## Exercise aim
Write out word for word each line from the top of the material through the line that has "אנשי שיווק המעוניינים". Pictures do not go in.

## Data extract

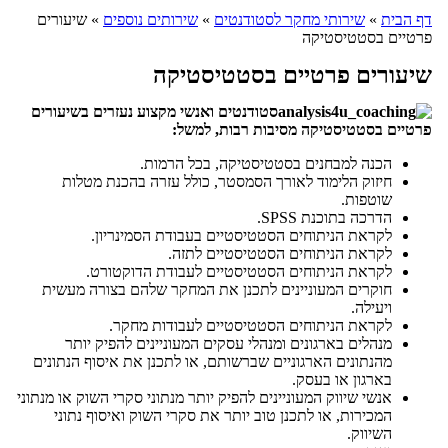
דף הבית
»
שירותי מחקר לסטודנטים
»
שירותים נוספים
»
שיעורים
פרטיים בסטטיסטיקה
שיעורים פרטיים בסטטיסטיקה
סטודנטים ואנשי מקצוע נעזרים בשיעורים
פרטיים בסטטיסטיקה מסיבות רבות, למשל:
הכנה למבחנים בסטטיסטיקה, בכל הרמות.
חיזוק הלימוד לאורך הסמסטר, כולל עזרה בהכנת מטלות
שוטפות.
הדרכה בתוכנת SPSS.
לקראת הניתוחים הסטטיסטיים בעבודת הסמינריון.
לקראת הניתוחים הסטטיסטיים לתזה.
לקראת הניתוחים הסטטיסטיים לעבודת הדוקטורט.
חוקרים המעוניינים לתכנן את המחקר שלהם בצורה מעשית
ויעילה.
לקראת הניתוחים הסטטיסטיים לעבודות מחקר.
מנהלים בארגונים ומנהלי עסקים המעוניינים להפיק יותר
מהנתונים הארגוניים שברשותם, או לתכנן את איסוף הנתונים
בארגון או בעסק.
אנשי שיווק המעוניינים להפיק יותר מנתוני סקרי השוק או מנתוני
המכירות, או לתכנן טוב יותר את סקרי השוק ואיסוף נתוני
השיווק.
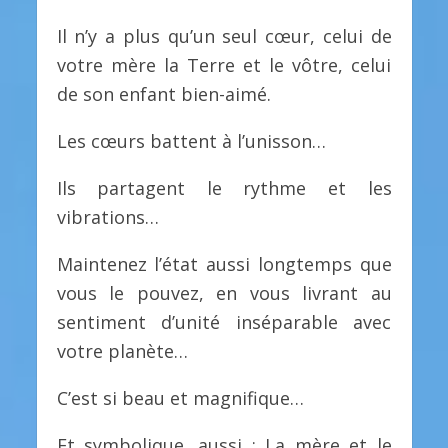
Il n’y a plus qu’un seul cœur, celui de
votre mère la Terre et le vôtre, celui
de son enfant bien-aimé.
Les cœurs battent à l’unisson…
Ils partagent le rythme et les
vibrations…
Maintenez l’état aussi longtemps que
vous le pouvez, en vous livrant au
sentiment d’unité inséparable avec
votre planète…
C’est si beau et magnifique…
Et symbolique, aussi : La mère et le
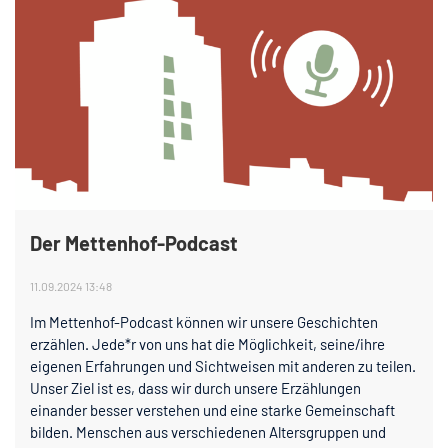
Der Mettenhof-Podcast
11.09.2024 13:48
Im Mettenhof-Podcast können wir unsere Geschichten
erzählen. Jede*r von uns hat die Möglichkeit, seine/ihre
eigenen Erfahrungen und Sichtweisen mit anderen zu teilen.
Unser Ziel ist es, dass wir durch unsere Erzählungen
einander besser verstehen und eine starke Gemeinschaft
bilden. Menschen aus verschiedenen Altersgruppen und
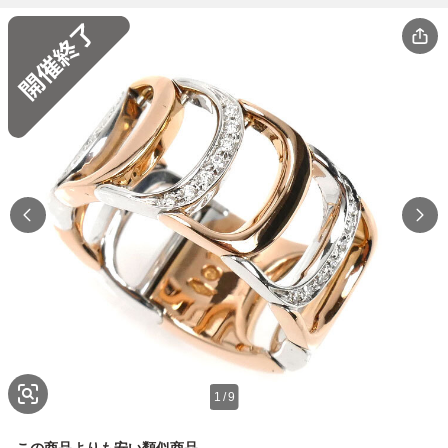
1
/
9
この商品よりも安い類似商品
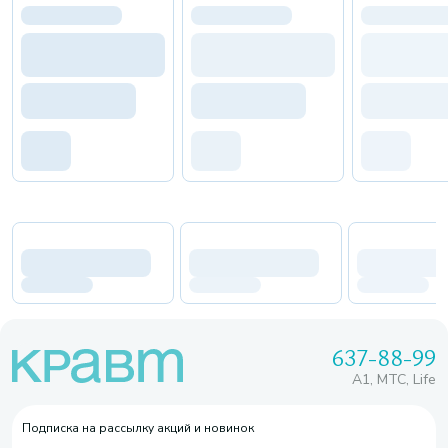
637-88-99
A1, МТС, Life
Подписка на рассылку акций и новинок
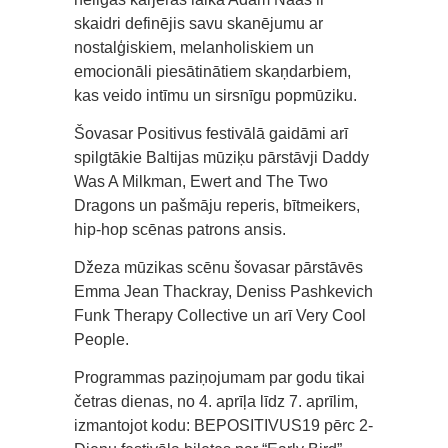
skaidri definējis savu skanējumu ar
nostalģiskiem, melanholiskiem un
emocionāli piesātinātiem skaņdarbiem,
kas veido intīmu un sirsnīgu popmūziku.
Šovasar Positivus festivālā gaidāmi arī
spilgtākie Baltijas mūziķu pārstāvji Daddy
Was A Milkman, Ewert and The Two
Dragons un pašmāju reperis, bītmeikers,
hip-hop scēnas patrons ansis.
Džeza mūzikas scēnu šovasar pārstāvēs
Emma Jean Thackray, Deniss Pashkevich
Funk Therapy Collective un arī Very Cool
People.
Programmas paziņojumam par godu tikai
četras dienas, no 4. aprīļa līdz 7. aprīlim,
izmantojot kodu: BEPOSITIVUS19 pērc 2-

## Answer section
דף הבית
»
שירותי מחקר לסטודנטים
»
שירותים נוספים
»
שיעורים
פרטיים בסטטיסטיקה
שיעורים פרטיים בסטטיסטיקה
סטודנטים ואנשי מקצוע נעזרים בשיעורים
פרטיים בסטטיסטיקה מסיבות רבות, למשל:
הכנה למבחנים בסטטיסטיקה, בכל הרמות.
חיזוק הלימוד לאורך הסמסטר, כולל עזרה בהכנת מטלות
שוטפות.
הדרכה בתוכנת SPSS.
לקראת הניתוחים הסטטיסטיים בעבודת הסמינריון.
לקראת הניתוחים הסטטיסטיים לתזה.
לקראת הניתוחים הסטטיסטיים לעבודת הדוקטורט.
חוקרים המעוניינים לתכנן את המחקר שלהם בצורה מעשית
ויעילה.
לקראת הניתוחים הסטטיסטיים לעבודות מחקר.
מנהלים בארגונים ומנהלי עסקים המעוניינים להפיק יותר
מהנתונים הארגוניים שברשותם, או לתכנן את איסוף הנתונים
בארגון או בעסק.
אנשי שיווק המעוניינים להפיק יותר מנתוני סקרי השוק או מנתוני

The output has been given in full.